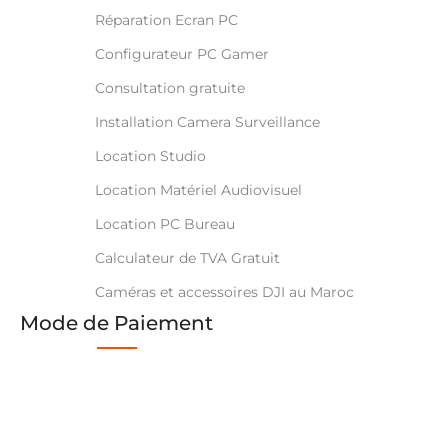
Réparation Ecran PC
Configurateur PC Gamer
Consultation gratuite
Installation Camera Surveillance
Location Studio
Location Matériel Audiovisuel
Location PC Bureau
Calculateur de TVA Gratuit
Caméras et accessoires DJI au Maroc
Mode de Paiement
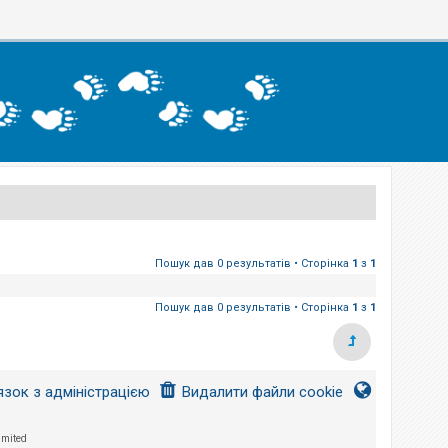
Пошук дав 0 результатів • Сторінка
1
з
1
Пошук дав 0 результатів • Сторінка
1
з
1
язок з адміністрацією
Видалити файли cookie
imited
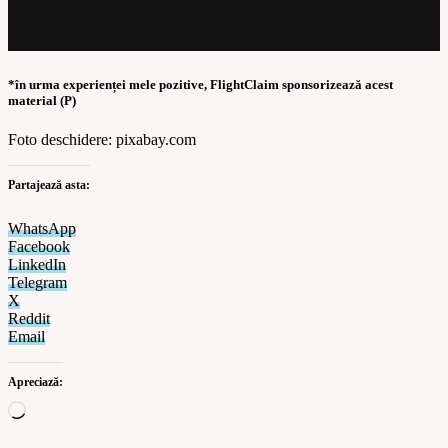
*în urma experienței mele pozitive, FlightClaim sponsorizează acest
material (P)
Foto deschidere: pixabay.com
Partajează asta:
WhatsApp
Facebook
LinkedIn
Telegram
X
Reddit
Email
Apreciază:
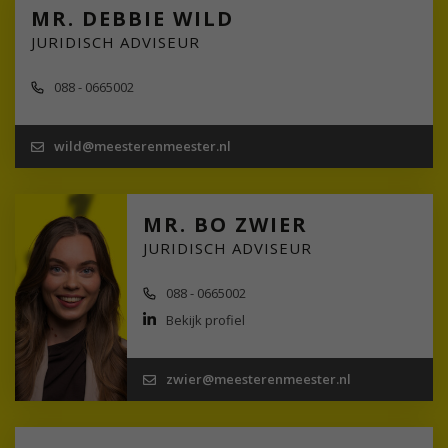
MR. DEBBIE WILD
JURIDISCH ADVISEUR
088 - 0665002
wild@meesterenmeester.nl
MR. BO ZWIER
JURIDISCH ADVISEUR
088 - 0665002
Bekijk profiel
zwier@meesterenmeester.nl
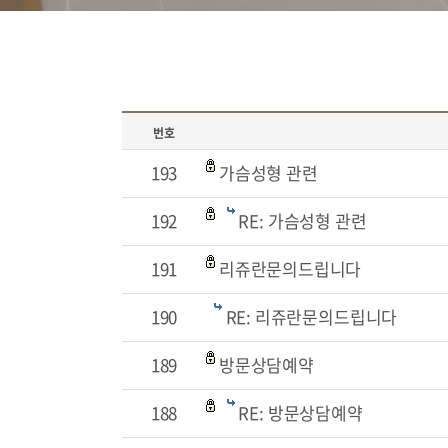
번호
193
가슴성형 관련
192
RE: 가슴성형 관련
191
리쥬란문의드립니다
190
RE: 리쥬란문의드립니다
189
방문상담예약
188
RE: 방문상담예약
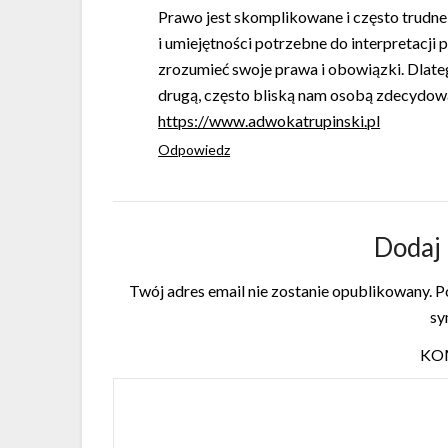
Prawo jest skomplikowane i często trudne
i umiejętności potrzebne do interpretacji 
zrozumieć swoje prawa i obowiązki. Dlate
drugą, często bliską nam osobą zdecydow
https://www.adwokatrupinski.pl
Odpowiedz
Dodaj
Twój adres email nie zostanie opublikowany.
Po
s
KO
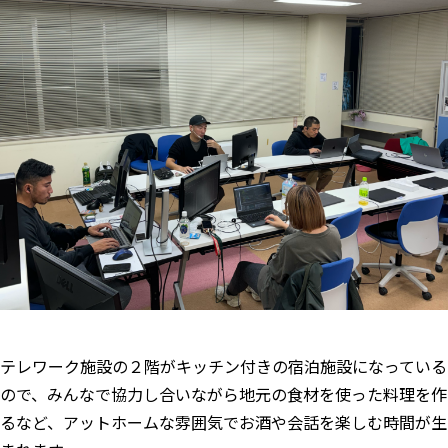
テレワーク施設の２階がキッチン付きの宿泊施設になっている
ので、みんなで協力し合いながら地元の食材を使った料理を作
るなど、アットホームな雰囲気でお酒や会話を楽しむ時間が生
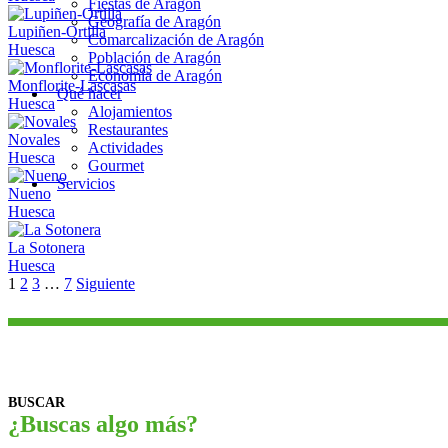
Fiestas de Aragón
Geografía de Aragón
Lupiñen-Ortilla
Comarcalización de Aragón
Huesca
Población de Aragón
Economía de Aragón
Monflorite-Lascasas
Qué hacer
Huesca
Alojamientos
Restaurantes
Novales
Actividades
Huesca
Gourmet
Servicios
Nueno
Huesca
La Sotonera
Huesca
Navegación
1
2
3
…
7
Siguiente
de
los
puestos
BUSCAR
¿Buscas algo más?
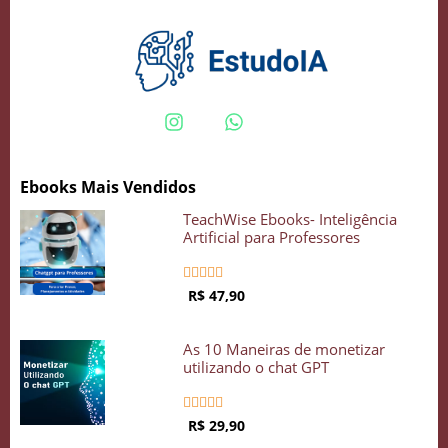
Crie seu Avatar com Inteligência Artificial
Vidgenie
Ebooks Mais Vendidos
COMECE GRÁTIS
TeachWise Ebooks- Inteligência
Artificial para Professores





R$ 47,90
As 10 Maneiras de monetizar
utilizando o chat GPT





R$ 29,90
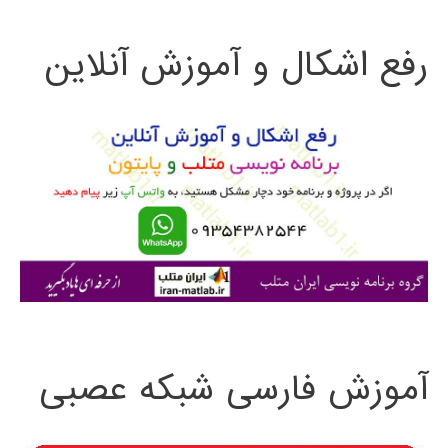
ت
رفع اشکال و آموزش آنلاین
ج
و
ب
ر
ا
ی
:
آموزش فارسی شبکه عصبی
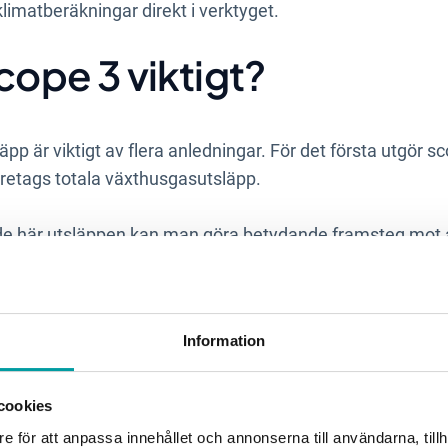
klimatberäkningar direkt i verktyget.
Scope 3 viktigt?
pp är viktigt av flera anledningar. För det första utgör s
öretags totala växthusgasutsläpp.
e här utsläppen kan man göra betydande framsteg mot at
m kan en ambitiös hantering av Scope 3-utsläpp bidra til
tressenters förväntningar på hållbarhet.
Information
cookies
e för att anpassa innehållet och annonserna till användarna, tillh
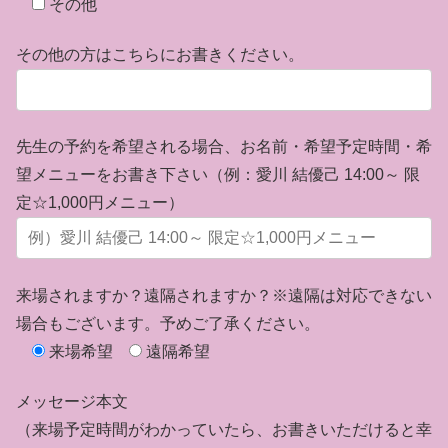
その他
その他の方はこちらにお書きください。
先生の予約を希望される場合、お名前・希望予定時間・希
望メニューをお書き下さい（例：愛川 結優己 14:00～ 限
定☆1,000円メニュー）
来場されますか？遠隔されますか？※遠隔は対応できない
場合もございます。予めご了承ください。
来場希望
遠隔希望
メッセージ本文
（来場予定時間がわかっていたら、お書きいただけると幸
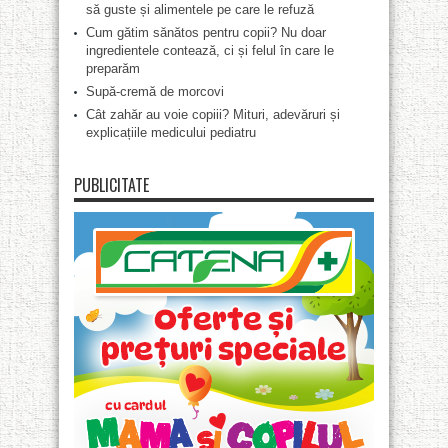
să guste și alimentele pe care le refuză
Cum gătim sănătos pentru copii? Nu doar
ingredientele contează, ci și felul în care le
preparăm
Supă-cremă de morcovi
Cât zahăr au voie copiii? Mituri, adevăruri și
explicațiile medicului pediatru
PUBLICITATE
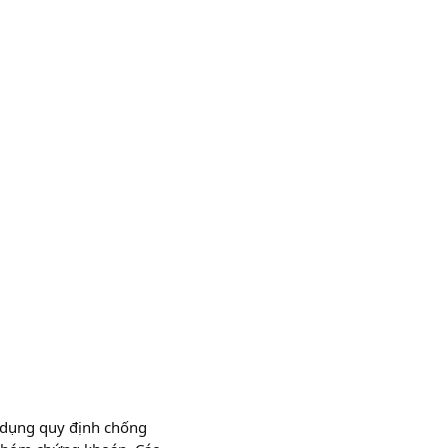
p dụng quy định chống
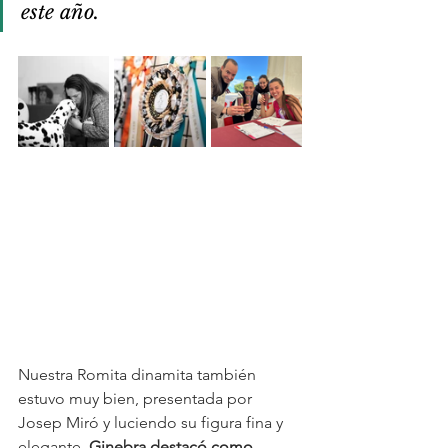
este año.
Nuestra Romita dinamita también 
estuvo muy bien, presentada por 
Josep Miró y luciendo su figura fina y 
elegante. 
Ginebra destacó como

━━━━

* **WHAT THE EXERCISE ASKS**
Leave out the pictures and retype every line above exactly.

* **RESPONSE FOR THIS EXERCISE**
Réparation Ecran PC
Configurateur PC Gamer
Consultation gratuite
Installation Camera Surveillance
Location Studio
Location Matériel Audiovisuel
Location PC Bureau
Calculateur de TVA Gratuit
Caméras et accessoires DJI au Maroc
Mode de Paiement
Пошук дав 0 результатів • Сторінка
1
з
1
Пошук дав 0 результатів • Сторінка
1
з
1
язок з адміністрацією
Видалити файли cookie
imited
*în urma experienței mele pozitive, FlightClaim sponsorizează acest
material (P)
Foto deschidere: pixabay.com
Partajează asta:
WhatsApp
Facebook
LinkedIn
Telegram
X
Reddit
Email
Apreciază:
MR. DEBBIE WILD
JURIDISCH ADVISEUR
088 - 0665002
wild@meesterenmeester.nl
MR. BO ZWIER
JURIDISCH ADVISEUR
088 - 0665002
Bekijk profiel
zwier@meesterenmeester.nl
번호
193
가슴성형 관련
192
RE: 가슴성형 관련
191
리쥬란문의드립니다
190
RE: 리쥬란문의드립니다
189
방문상담예약
188
RE: 방문상담예약
Prawo jest skomplikowane i często trudne
i umiejętności potrzebne do interpretacji 
zrozumieć swoje prawa i obowiązki. Dlate
drugą, często bliską nam osobą zdecydow
https://www.adwokatrupinski.pl
Odpowiedz
Dodaj
Twój adres email nie zostanie opublikowany.
Po
s
KO
テレワーク施設の２階がキッチン付きの宿泊施設になっている
ので、みんなで協力し合いながら地元の食材を使った料理を作
るなど、アットホームな雰囲気でお酒や会話を楽しむ時間が生
Fiestas de Aragón
Geografía de Aragón
Lupiñen-Ortilla
Comarcalización de Aragón
Huesca
Población de Aragón
Economía de Aragón
Monflorite-Lascasas
Qué hacer
Huesca
Alojamientos
Restaurantes
Novales
Actividades
Huesca
Gourmet
Servicios
Nueno
Huesca
La Sotonera
Huesca
Navegación
1
2
3
…
7
Siguiente
de
los
puestos
BUSCAR
¿Buscas algo más?
Crie seu Avatar com Inteligência Artificial
Vidgenie
Ebooks Mais Vendidos
COMECE GRÁTIS
TeachWise Ebooks- Inteligência
Artificial para Professores





R$ 47,90
As 10 Maneiras de monetizar
utilizando o chat GPT





R$ 29,90
ت
رفع اشکال و آموزش آنلاین
ج
و
ب
ر
ا
ی
:
آموزش فارسی شبکه عصبی
klimatberäkningar direkt i verktyget.
Scope 3 viktigt?
pp är viktigt av flera anledningar. För det första utgör s
öretags totala växthusgasutsläpp.
e här utsläppen kan man göra betydande framsteg mot at
m kan en ambitiös hantering av Scope 3-utsläpp bidra til
tressenters förväntningar på hållbarhet.
Information
cookies
e för att anpassa innehållet och annonserna till användarna, tillh
その他
その他の方はこちらにお書きください。
先生の予約を希望される場合、お名前・希望予定時間・希
望メニューをお書き下さい（例：愛川 結優己 14:00～ 限
定☆1,000円メニュー）
来場されますか？遠隔されますか？※遠隔は対応できない
場合もございます。予めご了承ください。
来場希望
遠隔希望
メッセージ本文
（来場予定時間がわかっていたら、お書きいただけると幸
să guste și alimentele pe care le refuză
Cum gătim sănătos pentru copii? Nu doar
ingredientele contează, ci și felul în care le
preparăm
Supă-cremă de morcovi
Cât zahăr au voie copiii? Mituri, adevăruri și
explicațiile medicului pediatru
PUBLICITATE
p dụng quy định chống
este año.
Nuestra Romita dinamita también 
estuvo muy bien, presentada por 
Josep Miró y luciendo su figura fina y 
elegante. 
Ginebra destacó como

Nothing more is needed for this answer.